- Directions:
Pull out every line below containing the word "duurzame".

- Dataset content:
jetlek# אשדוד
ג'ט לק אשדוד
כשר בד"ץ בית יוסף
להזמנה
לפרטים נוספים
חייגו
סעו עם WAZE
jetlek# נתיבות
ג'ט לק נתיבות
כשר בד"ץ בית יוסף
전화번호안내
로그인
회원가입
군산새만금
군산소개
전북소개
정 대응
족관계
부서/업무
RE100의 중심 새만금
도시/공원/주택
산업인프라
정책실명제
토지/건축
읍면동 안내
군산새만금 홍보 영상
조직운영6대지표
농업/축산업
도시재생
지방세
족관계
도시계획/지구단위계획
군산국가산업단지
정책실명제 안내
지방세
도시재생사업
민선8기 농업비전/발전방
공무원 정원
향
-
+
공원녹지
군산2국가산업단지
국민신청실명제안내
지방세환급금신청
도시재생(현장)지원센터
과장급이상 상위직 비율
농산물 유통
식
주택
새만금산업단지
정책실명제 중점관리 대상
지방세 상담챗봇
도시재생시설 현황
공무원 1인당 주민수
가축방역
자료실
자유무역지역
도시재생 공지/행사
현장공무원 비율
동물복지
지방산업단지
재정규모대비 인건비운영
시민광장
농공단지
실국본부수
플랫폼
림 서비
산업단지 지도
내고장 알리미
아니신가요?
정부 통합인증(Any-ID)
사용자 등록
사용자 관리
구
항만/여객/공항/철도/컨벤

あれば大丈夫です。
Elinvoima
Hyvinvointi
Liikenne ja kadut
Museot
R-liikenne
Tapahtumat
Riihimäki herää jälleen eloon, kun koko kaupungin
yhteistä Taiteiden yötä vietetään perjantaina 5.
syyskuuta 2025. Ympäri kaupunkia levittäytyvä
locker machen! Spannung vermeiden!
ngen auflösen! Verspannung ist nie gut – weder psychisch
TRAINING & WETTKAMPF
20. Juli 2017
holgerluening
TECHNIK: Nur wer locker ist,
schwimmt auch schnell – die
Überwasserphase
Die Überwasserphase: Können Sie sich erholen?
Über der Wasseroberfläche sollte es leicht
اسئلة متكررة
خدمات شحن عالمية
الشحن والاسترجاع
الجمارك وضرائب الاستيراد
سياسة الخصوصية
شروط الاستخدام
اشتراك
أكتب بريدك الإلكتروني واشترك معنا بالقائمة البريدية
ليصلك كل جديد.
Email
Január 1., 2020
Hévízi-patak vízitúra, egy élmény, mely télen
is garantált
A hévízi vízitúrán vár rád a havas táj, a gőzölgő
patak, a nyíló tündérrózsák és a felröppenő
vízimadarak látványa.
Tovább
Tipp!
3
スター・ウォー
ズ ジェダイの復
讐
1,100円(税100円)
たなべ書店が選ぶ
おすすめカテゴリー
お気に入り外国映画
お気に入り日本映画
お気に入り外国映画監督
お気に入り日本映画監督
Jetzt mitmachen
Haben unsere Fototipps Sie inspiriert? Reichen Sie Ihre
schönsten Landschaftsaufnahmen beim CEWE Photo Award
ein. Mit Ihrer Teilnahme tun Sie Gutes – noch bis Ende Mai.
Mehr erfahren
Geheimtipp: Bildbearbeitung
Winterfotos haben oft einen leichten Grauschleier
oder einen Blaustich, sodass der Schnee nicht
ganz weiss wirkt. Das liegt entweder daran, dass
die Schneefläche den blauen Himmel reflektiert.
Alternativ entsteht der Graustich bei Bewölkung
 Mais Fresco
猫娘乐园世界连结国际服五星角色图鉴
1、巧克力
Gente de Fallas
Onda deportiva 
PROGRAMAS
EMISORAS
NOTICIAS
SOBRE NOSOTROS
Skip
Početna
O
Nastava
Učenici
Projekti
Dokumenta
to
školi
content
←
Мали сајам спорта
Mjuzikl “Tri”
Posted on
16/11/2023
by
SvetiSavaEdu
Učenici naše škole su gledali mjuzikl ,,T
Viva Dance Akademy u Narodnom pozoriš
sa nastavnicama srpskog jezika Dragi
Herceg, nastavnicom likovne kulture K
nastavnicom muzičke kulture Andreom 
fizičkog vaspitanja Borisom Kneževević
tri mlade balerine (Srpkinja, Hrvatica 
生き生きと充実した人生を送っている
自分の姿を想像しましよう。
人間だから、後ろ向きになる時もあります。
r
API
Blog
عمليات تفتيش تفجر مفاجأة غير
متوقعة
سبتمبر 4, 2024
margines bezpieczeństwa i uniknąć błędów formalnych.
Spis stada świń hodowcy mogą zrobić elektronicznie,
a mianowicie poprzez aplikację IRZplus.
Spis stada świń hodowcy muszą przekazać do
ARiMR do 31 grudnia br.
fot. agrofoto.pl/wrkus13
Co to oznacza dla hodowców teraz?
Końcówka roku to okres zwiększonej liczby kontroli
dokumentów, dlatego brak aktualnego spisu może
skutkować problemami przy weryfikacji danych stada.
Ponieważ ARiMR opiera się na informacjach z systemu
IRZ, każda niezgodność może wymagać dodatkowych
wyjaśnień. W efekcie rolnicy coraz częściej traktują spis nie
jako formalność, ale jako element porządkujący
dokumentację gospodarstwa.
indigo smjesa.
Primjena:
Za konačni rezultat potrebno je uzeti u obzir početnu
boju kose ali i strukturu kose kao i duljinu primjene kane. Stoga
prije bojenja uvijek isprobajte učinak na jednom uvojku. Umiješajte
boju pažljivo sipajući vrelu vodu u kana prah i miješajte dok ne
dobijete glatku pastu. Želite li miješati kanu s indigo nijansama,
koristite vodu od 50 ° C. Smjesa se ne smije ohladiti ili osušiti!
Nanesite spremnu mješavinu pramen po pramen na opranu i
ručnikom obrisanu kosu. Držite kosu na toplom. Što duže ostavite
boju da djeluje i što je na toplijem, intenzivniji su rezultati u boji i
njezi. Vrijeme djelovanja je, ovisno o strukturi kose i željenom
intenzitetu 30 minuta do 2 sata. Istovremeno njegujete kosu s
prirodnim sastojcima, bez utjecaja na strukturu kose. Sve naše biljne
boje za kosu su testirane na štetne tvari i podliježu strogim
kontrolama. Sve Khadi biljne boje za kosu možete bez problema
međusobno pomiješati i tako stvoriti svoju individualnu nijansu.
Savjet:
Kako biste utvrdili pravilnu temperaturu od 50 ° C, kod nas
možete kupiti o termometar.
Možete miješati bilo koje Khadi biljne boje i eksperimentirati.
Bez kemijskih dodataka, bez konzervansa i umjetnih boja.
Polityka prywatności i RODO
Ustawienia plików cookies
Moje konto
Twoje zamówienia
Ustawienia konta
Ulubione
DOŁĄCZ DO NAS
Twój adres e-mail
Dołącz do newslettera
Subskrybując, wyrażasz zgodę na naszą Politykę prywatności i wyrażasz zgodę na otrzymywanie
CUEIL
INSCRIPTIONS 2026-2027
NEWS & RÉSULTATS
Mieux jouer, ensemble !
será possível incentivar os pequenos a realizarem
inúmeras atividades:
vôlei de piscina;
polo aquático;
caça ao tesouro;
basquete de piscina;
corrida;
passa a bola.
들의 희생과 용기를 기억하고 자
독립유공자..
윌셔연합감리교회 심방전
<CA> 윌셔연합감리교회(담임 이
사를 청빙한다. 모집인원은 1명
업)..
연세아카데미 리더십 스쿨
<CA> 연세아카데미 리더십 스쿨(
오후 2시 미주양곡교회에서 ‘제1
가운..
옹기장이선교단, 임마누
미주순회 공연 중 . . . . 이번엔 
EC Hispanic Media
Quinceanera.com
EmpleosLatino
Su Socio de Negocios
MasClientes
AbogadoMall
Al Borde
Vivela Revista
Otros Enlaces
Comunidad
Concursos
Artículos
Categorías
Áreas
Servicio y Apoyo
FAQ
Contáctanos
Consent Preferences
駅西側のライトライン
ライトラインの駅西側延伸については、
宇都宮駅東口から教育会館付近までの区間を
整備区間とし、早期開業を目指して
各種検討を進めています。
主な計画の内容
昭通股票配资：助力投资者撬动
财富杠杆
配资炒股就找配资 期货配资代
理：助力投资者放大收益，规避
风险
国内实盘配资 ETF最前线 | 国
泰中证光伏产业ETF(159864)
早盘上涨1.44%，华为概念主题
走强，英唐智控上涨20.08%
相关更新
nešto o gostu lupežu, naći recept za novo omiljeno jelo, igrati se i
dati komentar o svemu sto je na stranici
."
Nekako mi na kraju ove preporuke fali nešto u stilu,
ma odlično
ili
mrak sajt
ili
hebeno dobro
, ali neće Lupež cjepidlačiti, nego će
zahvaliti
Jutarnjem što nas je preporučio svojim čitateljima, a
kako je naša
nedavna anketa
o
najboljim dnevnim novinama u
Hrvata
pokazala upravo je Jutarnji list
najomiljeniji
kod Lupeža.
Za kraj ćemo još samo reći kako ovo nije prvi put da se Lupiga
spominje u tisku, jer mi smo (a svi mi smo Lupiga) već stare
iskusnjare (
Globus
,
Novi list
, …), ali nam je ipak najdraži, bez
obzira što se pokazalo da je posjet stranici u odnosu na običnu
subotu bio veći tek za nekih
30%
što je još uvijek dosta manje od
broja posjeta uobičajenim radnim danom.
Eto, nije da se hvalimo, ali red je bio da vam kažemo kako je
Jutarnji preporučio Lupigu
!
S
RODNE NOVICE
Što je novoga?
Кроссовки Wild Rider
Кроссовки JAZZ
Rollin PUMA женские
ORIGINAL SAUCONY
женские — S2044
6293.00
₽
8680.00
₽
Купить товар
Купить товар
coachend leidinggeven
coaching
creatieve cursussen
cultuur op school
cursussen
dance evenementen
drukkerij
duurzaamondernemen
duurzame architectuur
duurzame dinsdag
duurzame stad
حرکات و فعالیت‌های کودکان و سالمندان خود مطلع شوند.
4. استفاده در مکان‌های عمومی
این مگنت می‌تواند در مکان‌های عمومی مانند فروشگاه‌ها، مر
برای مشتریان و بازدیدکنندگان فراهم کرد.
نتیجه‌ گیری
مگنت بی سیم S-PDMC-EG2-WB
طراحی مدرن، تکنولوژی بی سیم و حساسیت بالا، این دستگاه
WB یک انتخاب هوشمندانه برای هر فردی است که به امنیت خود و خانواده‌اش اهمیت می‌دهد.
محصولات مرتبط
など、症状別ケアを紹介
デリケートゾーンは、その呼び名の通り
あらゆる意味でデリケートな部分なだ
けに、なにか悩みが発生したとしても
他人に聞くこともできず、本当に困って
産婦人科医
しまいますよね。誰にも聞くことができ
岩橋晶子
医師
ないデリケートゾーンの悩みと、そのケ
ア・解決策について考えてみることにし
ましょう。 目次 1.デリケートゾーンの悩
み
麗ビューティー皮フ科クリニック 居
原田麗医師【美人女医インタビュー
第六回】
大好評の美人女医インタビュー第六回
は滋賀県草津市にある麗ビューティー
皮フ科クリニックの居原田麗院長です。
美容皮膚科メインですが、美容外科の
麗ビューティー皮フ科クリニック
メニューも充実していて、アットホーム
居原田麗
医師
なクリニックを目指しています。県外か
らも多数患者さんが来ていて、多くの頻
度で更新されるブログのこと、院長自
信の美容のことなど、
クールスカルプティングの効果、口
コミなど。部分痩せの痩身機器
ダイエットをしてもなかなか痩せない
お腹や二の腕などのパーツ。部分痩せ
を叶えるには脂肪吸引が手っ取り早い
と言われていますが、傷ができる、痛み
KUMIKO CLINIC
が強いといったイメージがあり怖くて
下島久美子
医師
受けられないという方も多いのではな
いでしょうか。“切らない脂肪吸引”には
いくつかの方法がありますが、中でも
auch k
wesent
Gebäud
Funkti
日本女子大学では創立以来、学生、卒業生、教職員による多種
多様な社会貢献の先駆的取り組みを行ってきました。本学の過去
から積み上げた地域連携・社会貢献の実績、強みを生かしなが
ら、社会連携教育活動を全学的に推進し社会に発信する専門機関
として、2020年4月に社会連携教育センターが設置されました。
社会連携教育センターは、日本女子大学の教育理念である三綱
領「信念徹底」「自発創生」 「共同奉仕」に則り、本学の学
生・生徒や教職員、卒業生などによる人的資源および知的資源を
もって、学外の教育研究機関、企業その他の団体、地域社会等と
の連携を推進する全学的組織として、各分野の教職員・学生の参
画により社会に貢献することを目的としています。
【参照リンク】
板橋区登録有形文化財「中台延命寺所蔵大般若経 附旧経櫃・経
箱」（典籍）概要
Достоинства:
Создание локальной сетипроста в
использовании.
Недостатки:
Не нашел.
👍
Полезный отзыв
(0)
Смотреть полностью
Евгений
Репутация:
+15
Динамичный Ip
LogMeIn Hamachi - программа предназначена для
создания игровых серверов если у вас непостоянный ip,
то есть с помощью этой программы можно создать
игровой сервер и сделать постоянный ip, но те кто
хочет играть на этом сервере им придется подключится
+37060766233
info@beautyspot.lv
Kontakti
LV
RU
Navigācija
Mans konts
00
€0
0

- Exercise answer:
duurzame architectuur
duurzame dinsdag
duurzame stad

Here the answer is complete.